--- What needs to be done ---
The answer must consist of every line from the data that holds "naar".

Page-level text extractions
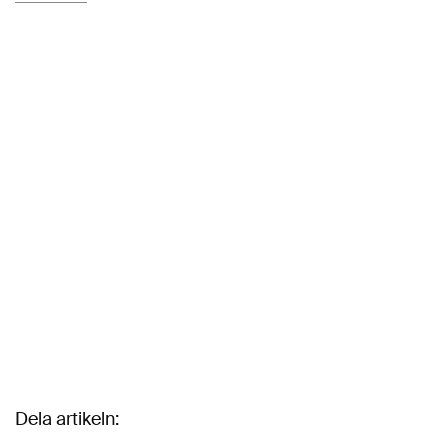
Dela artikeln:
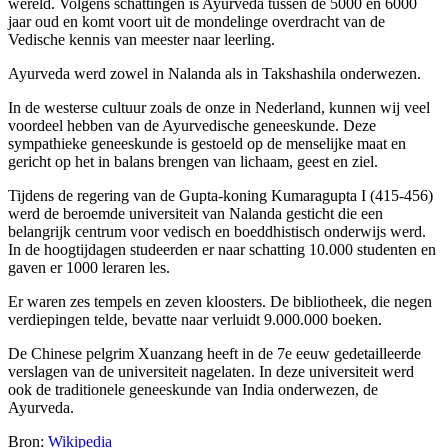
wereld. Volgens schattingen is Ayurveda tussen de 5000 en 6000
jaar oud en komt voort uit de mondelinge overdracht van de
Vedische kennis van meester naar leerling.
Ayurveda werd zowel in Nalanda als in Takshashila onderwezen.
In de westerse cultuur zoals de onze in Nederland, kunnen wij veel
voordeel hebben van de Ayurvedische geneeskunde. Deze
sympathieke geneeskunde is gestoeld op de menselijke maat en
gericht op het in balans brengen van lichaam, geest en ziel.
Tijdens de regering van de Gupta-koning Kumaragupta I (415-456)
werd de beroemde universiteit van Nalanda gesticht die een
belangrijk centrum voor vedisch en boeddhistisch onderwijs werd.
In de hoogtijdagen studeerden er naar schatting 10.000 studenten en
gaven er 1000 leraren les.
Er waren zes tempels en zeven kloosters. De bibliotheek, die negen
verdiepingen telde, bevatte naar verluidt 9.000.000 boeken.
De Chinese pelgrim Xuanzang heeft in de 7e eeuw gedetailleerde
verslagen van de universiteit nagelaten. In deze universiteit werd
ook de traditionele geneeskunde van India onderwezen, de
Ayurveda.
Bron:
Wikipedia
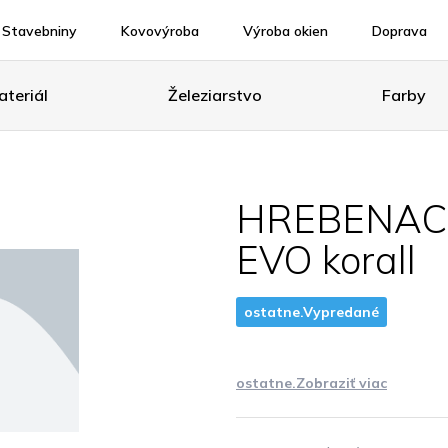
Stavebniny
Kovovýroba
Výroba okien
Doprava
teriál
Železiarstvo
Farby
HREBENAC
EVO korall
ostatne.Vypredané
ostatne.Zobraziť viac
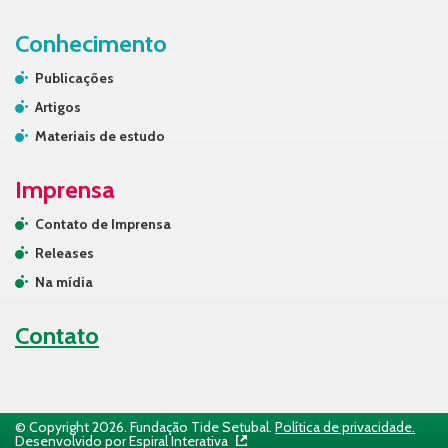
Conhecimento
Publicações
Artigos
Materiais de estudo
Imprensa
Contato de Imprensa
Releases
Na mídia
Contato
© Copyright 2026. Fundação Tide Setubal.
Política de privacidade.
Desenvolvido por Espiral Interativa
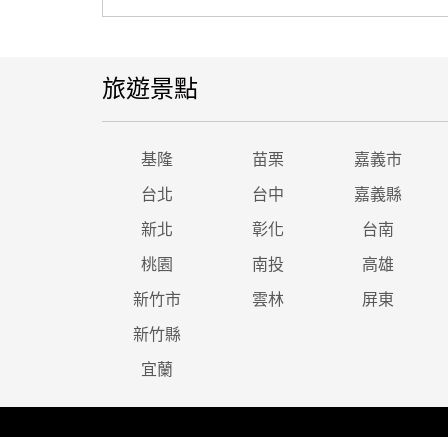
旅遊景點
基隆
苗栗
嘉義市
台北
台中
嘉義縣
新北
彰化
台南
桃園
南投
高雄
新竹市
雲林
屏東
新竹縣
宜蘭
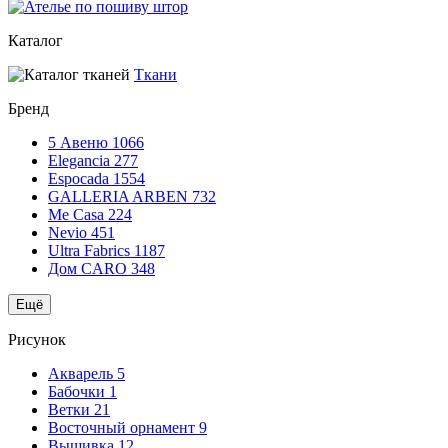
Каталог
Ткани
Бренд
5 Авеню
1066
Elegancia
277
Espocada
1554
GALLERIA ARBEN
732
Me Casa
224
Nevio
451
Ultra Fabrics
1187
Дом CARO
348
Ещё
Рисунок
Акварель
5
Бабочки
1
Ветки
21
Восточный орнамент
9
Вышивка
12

---

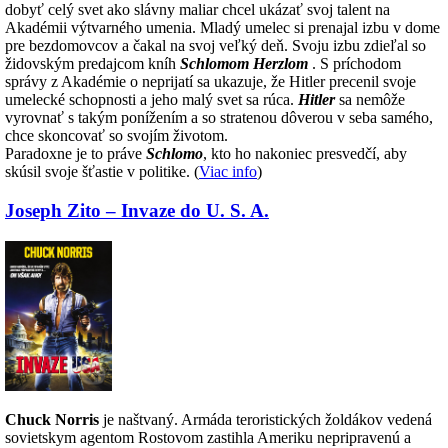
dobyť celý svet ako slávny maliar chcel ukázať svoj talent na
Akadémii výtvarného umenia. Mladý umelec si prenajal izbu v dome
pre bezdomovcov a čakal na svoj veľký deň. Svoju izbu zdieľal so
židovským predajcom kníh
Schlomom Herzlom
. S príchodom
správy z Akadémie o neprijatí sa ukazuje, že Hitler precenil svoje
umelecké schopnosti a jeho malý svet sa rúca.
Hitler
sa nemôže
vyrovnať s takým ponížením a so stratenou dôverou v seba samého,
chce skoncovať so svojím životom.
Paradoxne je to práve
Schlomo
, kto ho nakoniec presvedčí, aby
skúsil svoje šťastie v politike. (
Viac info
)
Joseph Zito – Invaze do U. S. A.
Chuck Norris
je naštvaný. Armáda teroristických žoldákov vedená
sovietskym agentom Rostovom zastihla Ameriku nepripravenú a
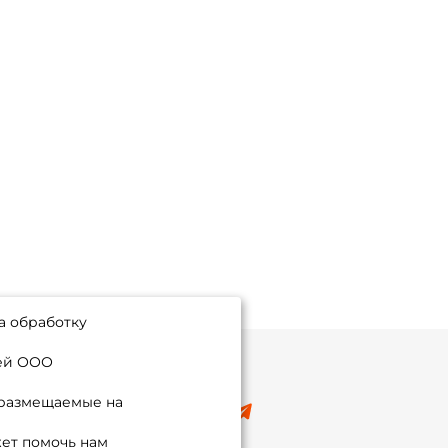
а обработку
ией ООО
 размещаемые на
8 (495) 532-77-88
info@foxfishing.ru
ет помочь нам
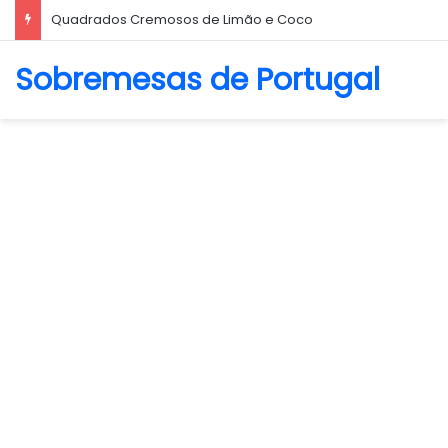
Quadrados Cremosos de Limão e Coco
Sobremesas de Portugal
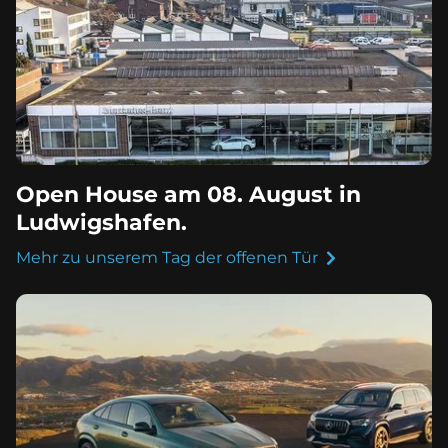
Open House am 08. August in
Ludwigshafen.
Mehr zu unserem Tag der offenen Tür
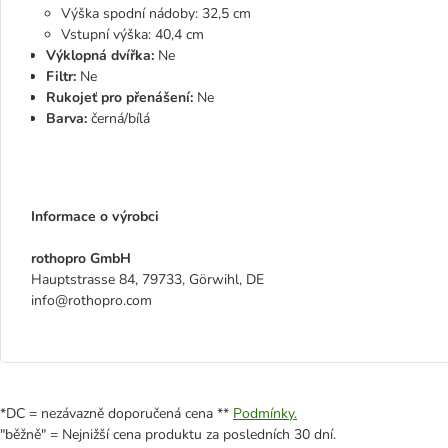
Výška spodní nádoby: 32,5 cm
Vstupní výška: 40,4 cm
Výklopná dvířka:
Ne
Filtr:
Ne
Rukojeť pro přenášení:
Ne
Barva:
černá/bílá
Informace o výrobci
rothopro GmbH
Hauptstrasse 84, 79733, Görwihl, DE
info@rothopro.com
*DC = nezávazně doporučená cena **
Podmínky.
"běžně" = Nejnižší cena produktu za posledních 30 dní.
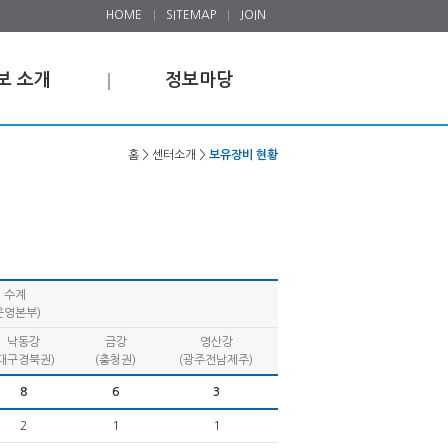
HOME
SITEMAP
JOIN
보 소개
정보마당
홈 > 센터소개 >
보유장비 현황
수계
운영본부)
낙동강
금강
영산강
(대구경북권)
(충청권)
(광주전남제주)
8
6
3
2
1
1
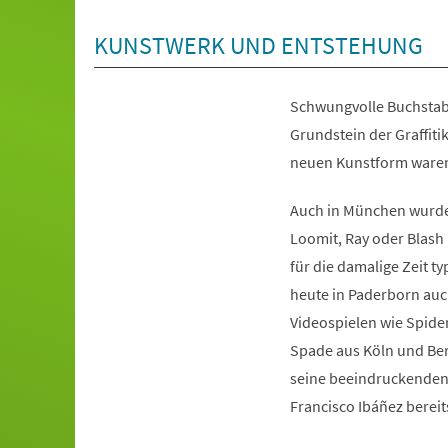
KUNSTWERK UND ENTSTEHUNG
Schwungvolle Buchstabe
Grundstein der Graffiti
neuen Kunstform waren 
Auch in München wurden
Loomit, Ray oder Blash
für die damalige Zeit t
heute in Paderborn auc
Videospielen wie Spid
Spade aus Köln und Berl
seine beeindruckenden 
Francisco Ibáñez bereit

...

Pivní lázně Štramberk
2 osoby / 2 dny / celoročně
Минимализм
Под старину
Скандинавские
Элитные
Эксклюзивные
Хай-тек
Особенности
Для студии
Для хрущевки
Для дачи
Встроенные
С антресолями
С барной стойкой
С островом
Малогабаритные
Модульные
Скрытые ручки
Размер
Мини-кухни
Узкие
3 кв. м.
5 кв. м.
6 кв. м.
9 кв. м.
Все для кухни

--- Solution below ---
Vedische kennis van meester naar leerling.
In de hoogtijdagen studeerden er naar schatting 10.000 studenten en
verdiepingen telde, bevatte naar verluidt 9.000.000 boeken.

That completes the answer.